Да никак. Пока котел не выкипит до дна, не узнаешь, каков в нем осадок.
Кэлий, словно между прочим, проверил, легко ли выходит из ножен меч. Он прекрасно понимал: если на отряд налетит большая шайка германцев, ему и всем легионерам — конец. Но и туземцы знали: погибая, римляне заберут с собой немало нападавших. Может, только это и удерживало варваров от нападения.
Кто-то из легионеров — но не надоедливый
— А где та несчастная деревня, куда мы направляемся?
— Уже недалеко, — ответил Кэлий.
«Надеюсь, что недалеко. Если она находится там, куда меня направили, а мы находимся там, где мне кажется, тогда она недалеко».
В Германии ни то ни другое нельзя считать само собой разумеющимся. Ничто нельзя считать само собой разумеющимся, если хочешь продолжать дышать. Калд Кэлий дышать хотел.
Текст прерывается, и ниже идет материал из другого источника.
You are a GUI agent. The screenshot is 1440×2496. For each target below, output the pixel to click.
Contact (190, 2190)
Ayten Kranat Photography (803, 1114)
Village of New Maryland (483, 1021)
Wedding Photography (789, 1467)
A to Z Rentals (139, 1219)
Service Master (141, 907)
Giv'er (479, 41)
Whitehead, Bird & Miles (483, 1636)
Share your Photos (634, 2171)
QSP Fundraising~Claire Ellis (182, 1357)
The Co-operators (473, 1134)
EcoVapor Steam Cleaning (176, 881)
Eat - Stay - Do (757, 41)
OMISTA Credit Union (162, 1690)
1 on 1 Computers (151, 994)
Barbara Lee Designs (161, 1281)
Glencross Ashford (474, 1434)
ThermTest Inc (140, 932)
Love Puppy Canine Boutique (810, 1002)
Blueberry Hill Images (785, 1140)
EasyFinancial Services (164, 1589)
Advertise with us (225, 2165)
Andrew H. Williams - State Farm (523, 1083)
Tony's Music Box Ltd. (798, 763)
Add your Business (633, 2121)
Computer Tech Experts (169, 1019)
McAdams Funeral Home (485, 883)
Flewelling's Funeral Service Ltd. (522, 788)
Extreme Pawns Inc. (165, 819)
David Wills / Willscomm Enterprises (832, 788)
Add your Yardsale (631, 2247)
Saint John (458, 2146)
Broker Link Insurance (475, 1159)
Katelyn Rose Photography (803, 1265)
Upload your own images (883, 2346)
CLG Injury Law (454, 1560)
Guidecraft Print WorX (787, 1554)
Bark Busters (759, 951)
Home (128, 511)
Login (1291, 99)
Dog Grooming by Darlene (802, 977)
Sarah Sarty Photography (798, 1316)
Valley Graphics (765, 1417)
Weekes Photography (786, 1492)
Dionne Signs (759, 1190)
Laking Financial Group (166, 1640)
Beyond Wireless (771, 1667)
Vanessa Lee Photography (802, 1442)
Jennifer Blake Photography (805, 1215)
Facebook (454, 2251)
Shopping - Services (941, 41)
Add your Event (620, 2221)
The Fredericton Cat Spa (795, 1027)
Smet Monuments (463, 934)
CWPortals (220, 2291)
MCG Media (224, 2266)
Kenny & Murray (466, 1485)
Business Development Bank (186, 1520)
Он намеревался дышать еще долгое время.
Не прошло и четверти часа, как тропа вывела на широкую прогалину, и легионеры за спиной Кэлия радостно загомонили.
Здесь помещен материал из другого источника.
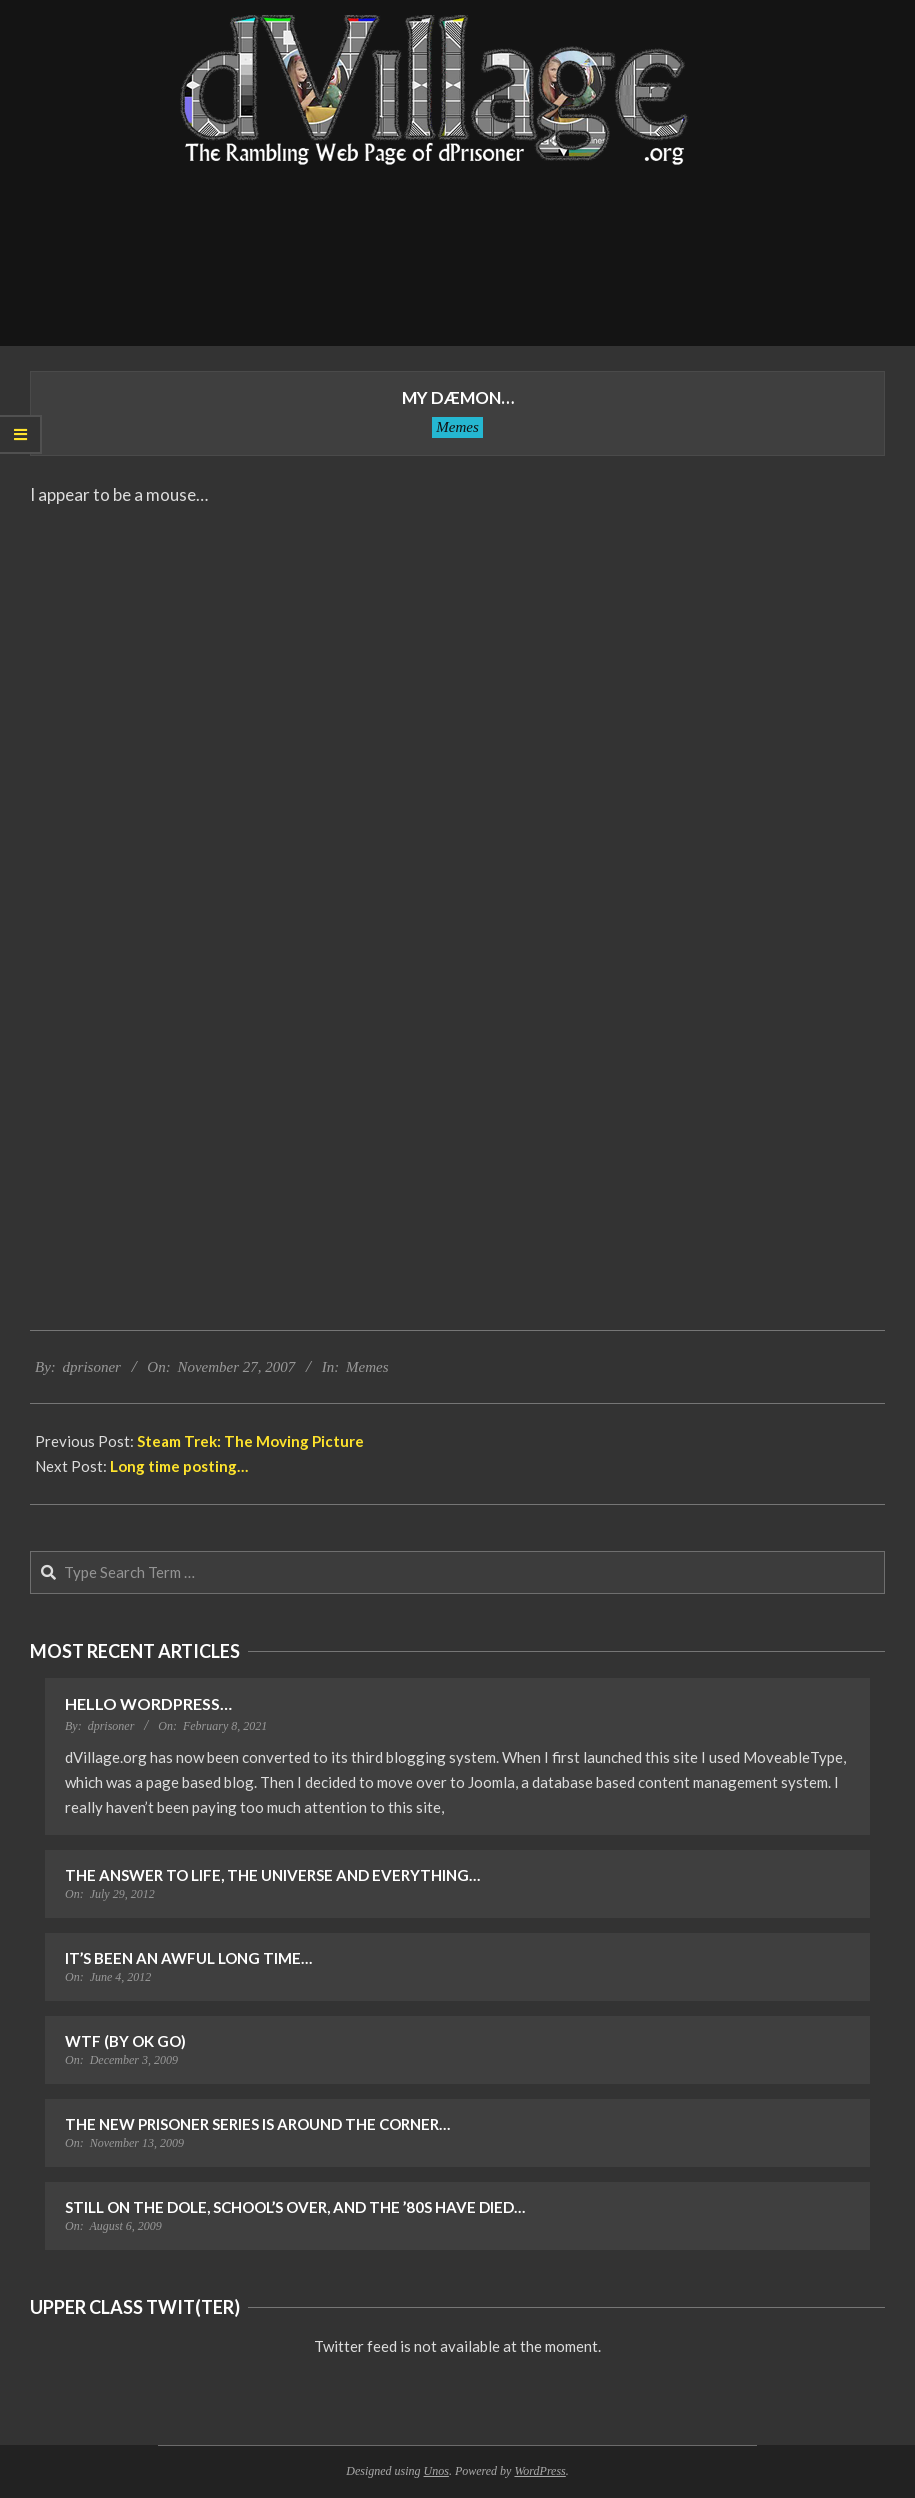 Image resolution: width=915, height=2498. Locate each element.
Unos (436, 2471)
Солнечный свет здесь был прохладным и водянистым, вовсе не похожим на дикое солнце южной Италии, на котором Калд привык жариться голым мальчуганом. И все равно после лесного сумрака от неожиданности он прищурился.
Щетинистые свиньи, пасшиеся на поляне, припустили к деревьям: свиньи вовсе не глупы и мигом чуют опасность. Кроме них на лугу щипали траву несколько низкорослых лохматых лошадей, коров и тощих овец. На поле с косами и серпами работали туземцы — мужчины и женщины. Здесь сеяли по весне, а жали по осени, что казалось странным римлянину, уроженцу страны, где летний дождь считался чудом.
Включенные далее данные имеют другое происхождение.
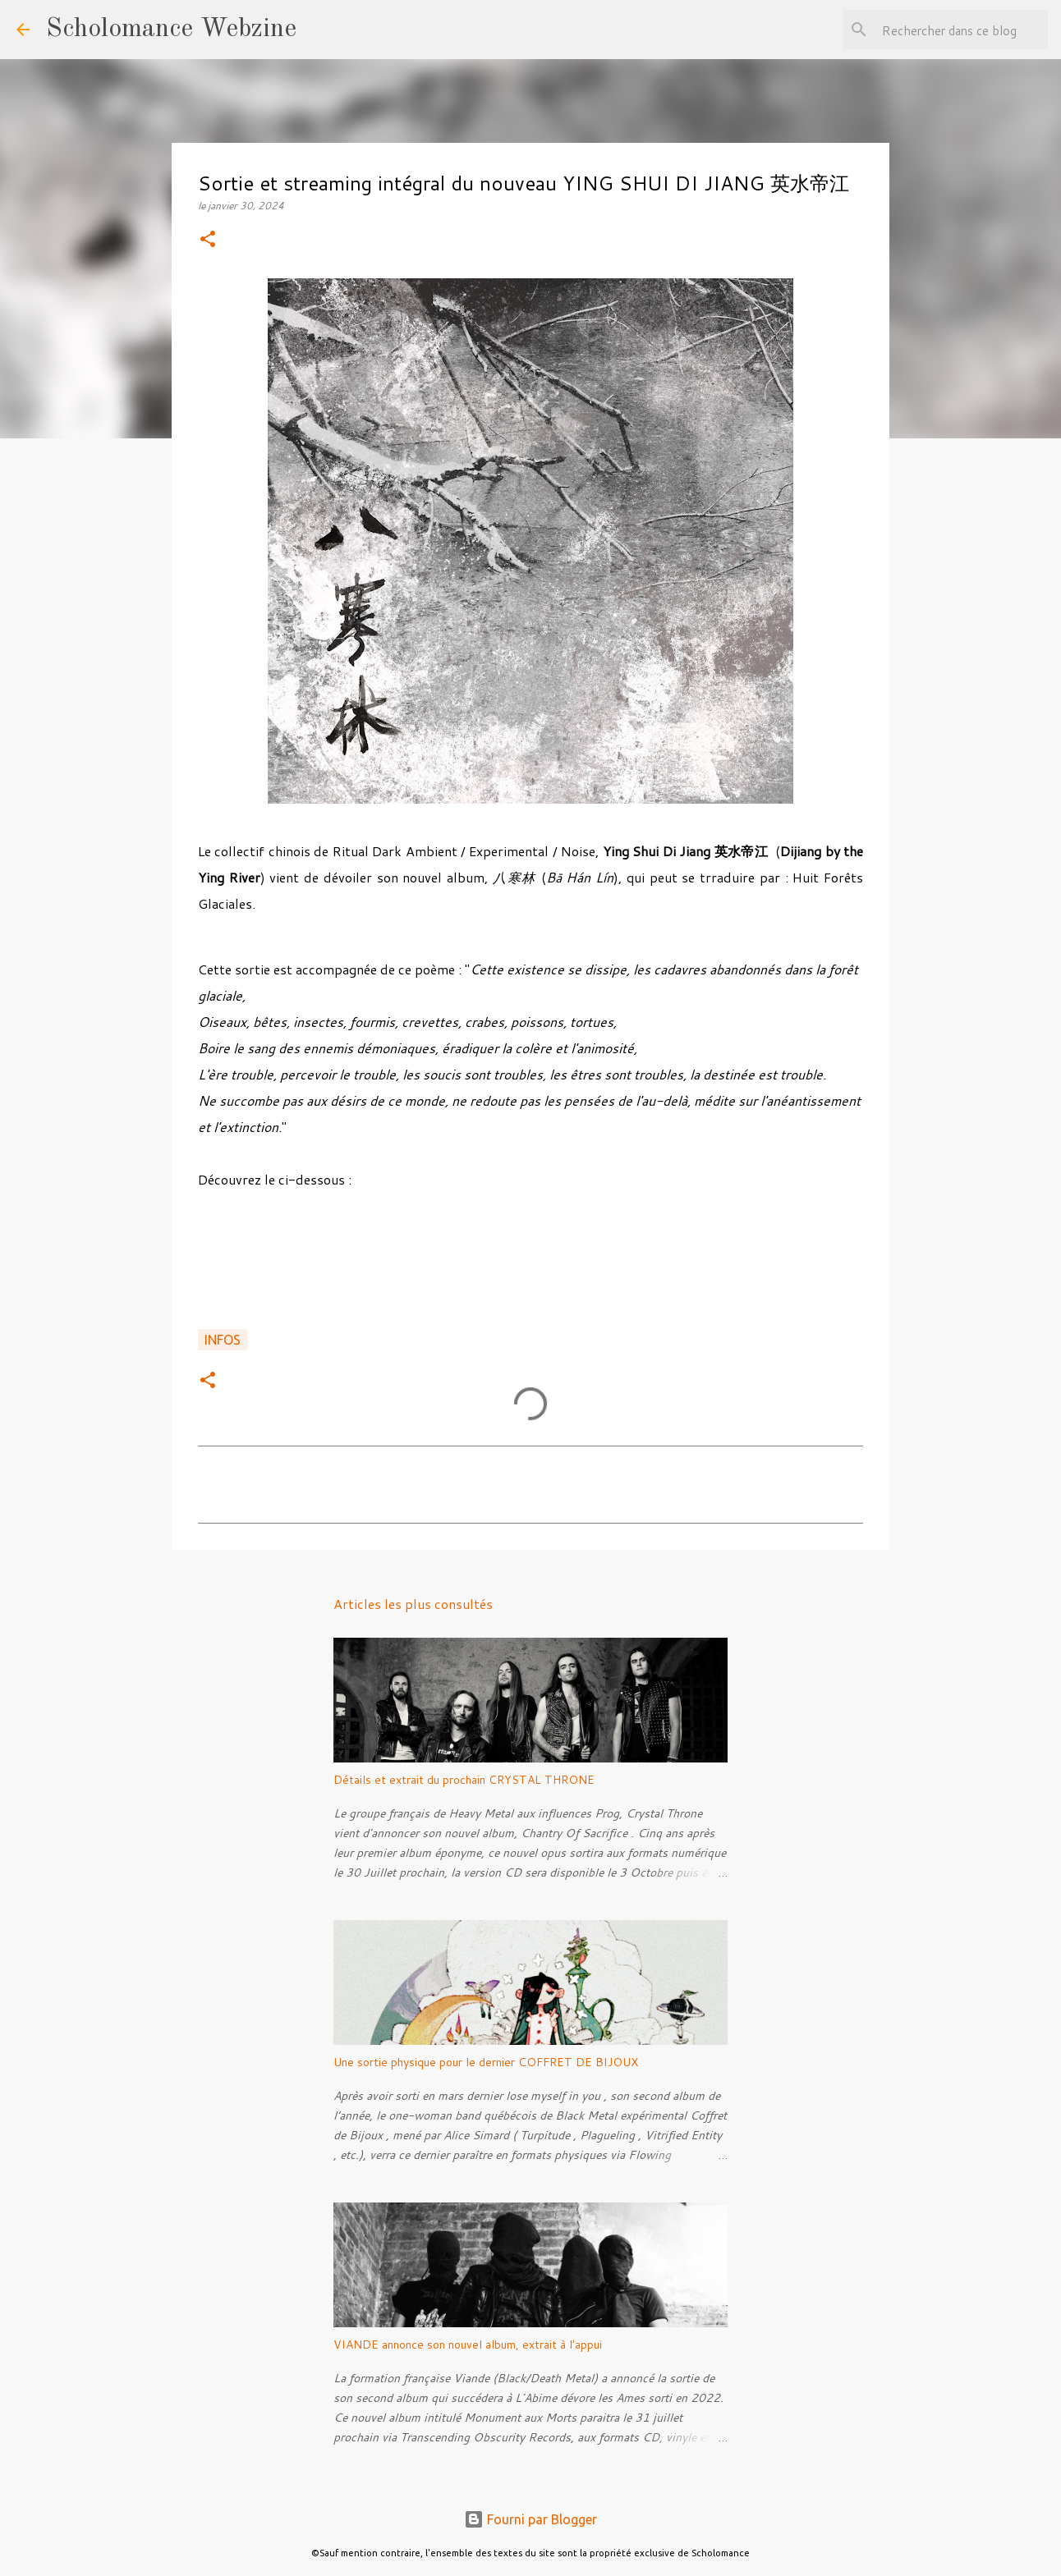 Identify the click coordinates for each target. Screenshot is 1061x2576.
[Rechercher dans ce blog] (961, 29)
Один за другим германцы побросали работу и вытаращили глаза на римлян.
— Развернуть строй! — тихо приказал Кэлий.
Сулит эта встреча неприятности или нет, на всякий случай лучше приготовиться к худшему.
Перед выступлением он получил приказ не ожесточать местных жителей. Приказ этот не слишком ему понравился. Но некий грек, личный раб Вара, передавший приказ, остался в лагере, тогда как он, Калд, находился в поле. Поэтому воин считал себя вправе толковать полученные распоряжения довольно широко, в зависимости от обстоятельств.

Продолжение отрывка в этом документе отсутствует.